Zelenski, mesuliyetsiz beyanları ile, sadece zaten zora soktuğu Ukrayna'yı değil; açıkcası, tüm dünyayı tehlikeye atma gayretinde. Gerçi, Zelenski cephesinden bakıldığında, herkesi sürecin içine dahil etme gayretinde olması ve Rusya karşısında durmalarını sağlamaya çalışması; gayet normaldir.
Lakin diğer taraftan Zelenski, batıdan aldığı ciddi para desteğinin sürmesi; daha sonra da Ukrayna'nın yeniden yapılanması için ayrılacak para desteğinin geleceği, onu bu tutumunda devam ettiriyor.
Şimdi Ukrayna'ya ABD'den verilen "mali" desteğin, normalde Ukrayna'nın iki yıllık bütçesine "tekabül" ettiğini de hesaba katarsak; Zelenski için savaş retoriğinin neden önemli olduğunu da anlamış oluyoruz.

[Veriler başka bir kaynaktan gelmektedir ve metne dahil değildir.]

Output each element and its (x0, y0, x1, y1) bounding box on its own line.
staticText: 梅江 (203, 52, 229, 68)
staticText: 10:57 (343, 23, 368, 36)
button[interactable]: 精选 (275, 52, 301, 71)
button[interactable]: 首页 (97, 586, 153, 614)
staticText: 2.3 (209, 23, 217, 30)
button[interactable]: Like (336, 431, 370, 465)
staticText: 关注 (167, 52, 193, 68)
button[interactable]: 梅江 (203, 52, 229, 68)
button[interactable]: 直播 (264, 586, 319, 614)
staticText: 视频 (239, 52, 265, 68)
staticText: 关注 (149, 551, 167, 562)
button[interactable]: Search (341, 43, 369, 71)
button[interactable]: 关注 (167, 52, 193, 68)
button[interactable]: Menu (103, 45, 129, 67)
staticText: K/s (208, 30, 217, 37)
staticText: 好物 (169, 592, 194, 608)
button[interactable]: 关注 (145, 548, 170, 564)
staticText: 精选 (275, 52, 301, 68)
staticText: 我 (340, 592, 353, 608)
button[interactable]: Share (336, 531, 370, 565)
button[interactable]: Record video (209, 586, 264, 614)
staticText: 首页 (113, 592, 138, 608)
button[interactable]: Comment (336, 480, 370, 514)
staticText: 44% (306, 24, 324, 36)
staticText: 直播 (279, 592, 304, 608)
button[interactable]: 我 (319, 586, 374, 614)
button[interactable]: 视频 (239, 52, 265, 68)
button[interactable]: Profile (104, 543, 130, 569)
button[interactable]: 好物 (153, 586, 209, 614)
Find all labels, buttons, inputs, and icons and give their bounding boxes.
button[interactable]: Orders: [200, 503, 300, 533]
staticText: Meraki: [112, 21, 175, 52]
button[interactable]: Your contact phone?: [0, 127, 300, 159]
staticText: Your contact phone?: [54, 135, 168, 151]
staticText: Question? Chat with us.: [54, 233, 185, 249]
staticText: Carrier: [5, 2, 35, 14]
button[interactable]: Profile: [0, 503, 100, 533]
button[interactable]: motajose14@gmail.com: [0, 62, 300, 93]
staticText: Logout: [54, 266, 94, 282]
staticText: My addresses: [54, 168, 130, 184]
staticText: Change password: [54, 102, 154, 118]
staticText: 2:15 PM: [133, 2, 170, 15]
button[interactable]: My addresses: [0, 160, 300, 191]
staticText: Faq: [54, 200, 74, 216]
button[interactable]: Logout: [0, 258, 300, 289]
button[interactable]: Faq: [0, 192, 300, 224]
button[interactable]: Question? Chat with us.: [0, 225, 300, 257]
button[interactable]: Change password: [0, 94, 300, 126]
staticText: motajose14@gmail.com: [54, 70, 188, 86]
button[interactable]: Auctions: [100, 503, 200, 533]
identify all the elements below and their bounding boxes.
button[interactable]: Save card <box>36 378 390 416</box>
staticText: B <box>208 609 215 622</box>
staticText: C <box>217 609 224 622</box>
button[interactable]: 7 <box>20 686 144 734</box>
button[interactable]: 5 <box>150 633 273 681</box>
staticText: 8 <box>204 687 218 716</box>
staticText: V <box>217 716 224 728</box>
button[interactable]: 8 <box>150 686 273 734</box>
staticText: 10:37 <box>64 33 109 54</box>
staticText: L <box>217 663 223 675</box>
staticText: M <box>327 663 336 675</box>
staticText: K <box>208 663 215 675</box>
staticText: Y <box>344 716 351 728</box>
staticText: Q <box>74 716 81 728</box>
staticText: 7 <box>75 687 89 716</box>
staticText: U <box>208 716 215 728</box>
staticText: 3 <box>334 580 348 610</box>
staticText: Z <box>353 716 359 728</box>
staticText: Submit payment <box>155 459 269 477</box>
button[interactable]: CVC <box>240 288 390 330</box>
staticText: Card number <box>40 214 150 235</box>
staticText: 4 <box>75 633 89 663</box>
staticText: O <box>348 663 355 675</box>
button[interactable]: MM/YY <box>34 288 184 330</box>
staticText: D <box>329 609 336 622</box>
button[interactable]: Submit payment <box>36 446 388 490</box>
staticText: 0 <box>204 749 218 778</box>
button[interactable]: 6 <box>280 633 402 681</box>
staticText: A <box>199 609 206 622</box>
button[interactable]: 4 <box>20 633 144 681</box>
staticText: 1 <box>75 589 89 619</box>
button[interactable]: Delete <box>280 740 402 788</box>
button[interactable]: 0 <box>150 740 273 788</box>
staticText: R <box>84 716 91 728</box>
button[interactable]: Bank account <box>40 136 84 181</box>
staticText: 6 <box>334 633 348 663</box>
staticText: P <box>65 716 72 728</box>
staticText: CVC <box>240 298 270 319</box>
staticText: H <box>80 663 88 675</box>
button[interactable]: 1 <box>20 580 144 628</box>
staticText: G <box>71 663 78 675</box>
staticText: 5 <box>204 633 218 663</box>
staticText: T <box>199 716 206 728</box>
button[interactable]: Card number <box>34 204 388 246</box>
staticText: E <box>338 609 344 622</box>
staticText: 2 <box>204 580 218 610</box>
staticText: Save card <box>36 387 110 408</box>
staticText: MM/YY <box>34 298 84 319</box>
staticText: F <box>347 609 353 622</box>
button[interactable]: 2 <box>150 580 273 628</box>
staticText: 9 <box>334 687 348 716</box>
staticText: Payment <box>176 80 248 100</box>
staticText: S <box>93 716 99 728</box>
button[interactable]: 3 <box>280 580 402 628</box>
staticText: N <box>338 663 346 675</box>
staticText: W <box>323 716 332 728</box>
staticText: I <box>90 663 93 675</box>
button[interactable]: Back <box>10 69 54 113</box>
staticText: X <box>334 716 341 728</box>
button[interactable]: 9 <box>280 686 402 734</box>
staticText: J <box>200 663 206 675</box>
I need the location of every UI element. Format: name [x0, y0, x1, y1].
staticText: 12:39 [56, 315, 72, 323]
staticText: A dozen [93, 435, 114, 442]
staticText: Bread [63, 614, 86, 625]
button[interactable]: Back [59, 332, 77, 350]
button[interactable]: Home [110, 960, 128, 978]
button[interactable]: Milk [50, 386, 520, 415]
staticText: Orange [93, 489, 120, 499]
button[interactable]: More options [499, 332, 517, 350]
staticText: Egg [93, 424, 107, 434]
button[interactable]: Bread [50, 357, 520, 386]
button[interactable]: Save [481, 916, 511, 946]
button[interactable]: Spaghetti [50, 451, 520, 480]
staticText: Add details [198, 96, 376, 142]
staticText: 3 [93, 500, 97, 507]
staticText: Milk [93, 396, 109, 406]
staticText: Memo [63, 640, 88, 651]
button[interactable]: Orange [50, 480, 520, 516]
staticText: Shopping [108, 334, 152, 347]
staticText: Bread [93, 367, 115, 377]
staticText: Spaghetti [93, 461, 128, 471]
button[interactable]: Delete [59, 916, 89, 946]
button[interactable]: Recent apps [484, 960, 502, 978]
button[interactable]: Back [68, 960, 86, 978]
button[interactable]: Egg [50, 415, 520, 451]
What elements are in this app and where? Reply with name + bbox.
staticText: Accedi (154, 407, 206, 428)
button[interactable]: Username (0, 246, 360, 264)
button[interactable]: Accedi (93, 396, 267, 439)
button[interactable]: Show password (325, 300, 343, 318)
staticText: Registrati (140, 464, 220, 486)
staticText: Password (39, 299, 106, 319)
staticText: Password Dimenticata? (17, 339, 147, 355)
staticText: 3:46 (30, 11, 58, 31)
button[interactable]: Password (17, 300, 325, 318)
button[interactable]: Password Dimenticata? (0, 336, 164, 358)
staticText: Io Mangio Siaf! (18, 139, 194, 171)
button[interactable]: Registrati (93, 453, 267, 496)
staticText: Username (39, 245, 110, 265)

Rusya savaşın bitmesini istediğini ifade ettikçe, Zelenski "hayır" diyor. ABD'den çıkan seslere bakılırsa, söylemlerin tarzının değiştiğini de görebiliyoruz. ABD, Rusya ile NATO; karşı karşıya gelsin istemiyor. Çünkü böyle bir durumda, NATO üyeleri arasında ciddi çatlak oluşacağı açıktır. Bu külfeti ABD'de, tek başına üzerine almak niyetinde değil.

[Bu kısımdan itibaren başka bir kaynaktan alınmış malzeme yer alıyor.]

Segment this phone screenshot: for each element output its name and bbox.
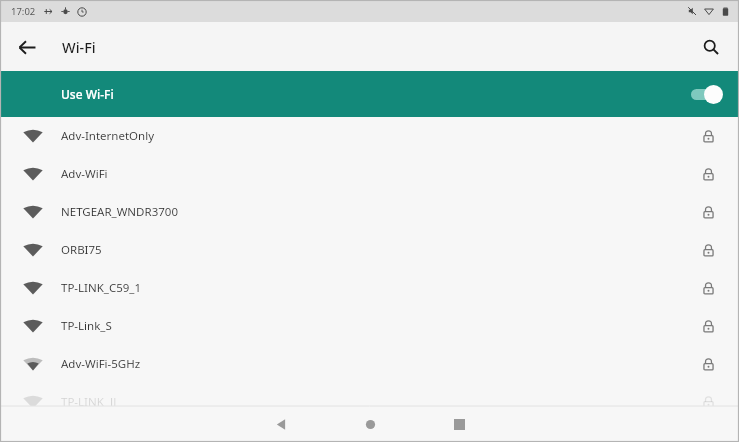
button[interactable]: Use Wi-Fi (0, 71, 739, 117)
staticText: 17:02 (11, 5, 36, 18)
button[interactable]: Search (691, 27, 731, 67)
staticText: Adv-WiFi (61, 166, 699, 182)
staticText: NETGEAR_WNDR3700 (61, 204, 699, 220)
button[interactable]: Home (353, 407, 387, 441)
button[interactable]: Back (7, 27, 47, 67)
button[interactable]: Adv-WiFi-5GHz (0, 345, 739, 383)
button[interactable]: TP-LINK_JJ (0, 383, 739, 421)
staticText: TP-Link_S (61, 318, 699, 334)
staticText: Adv-InternetOnly (61, 128, 699, 144)
staticText: ORBI75 (61, 242, 699, 258)
button[interactable]: Adv-InternetOnly (0, 117, 739, 155)
button[interactable]: TP-Link_S (0, 307, 739, 345)
button[interactable]: Back (264, 407, 298, 441)
button[interactable]: Recent apps (442, 407, 476, 441)
button[interactable]: ORBI75 (0, 231, 739, 269)
staticText: Use Wi-Fi (61, 86, 114, 102)
staticText: TP-LINK_JJ (61, 394, 699, 410)
staticText: Wi-Fi (62, 37, 96, 57)
staticText: Adv-WiFi-5GHz (61, 356, 699, 372)
button[interactable]: NETGEAR_WNDR3700 (0, 193, 739, 231)
button[interactable]: Adv-WiFi (0, 155, 739, 193)
staticText: TP-LINK_C59_1 (61, 280, 699, 296)
button[interactable]: TP-LINK_C59_1 (0, 269, 739, 307)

Tabii Türkiye'nin süreci yönetim tarzı da, alternatif merkezin oluşumunu sağladı ve bu durumdan vazife çıkarma peşinde olan Macron gibi sığ siyasetçiler için; dehşet verici durumdur. Avrupa'dan Rusya'ya yaptırım taleplerine yönelik farklı seslerin çıkması ise, yeni dönemde daha fazla "savaşa dur" seslerinin çıkacağına dair, bize fikir vermektedir.
Rusya tüm gücüyle savaşın durmasını sağlamaya çalışıyor. Herson'dan çıkışın arka planına iyi bakmamız gerekiyor.
Rusya "geri çekiliyor" veya "kaybediyor" gibi propaganda söylemlerine değil, sahaya iyi bakmak ve orta vadede dünyada şekillenecek yeni sürecin Rusya açısından nasıl şekilleneceğine dikkat etmekte yarar vardır.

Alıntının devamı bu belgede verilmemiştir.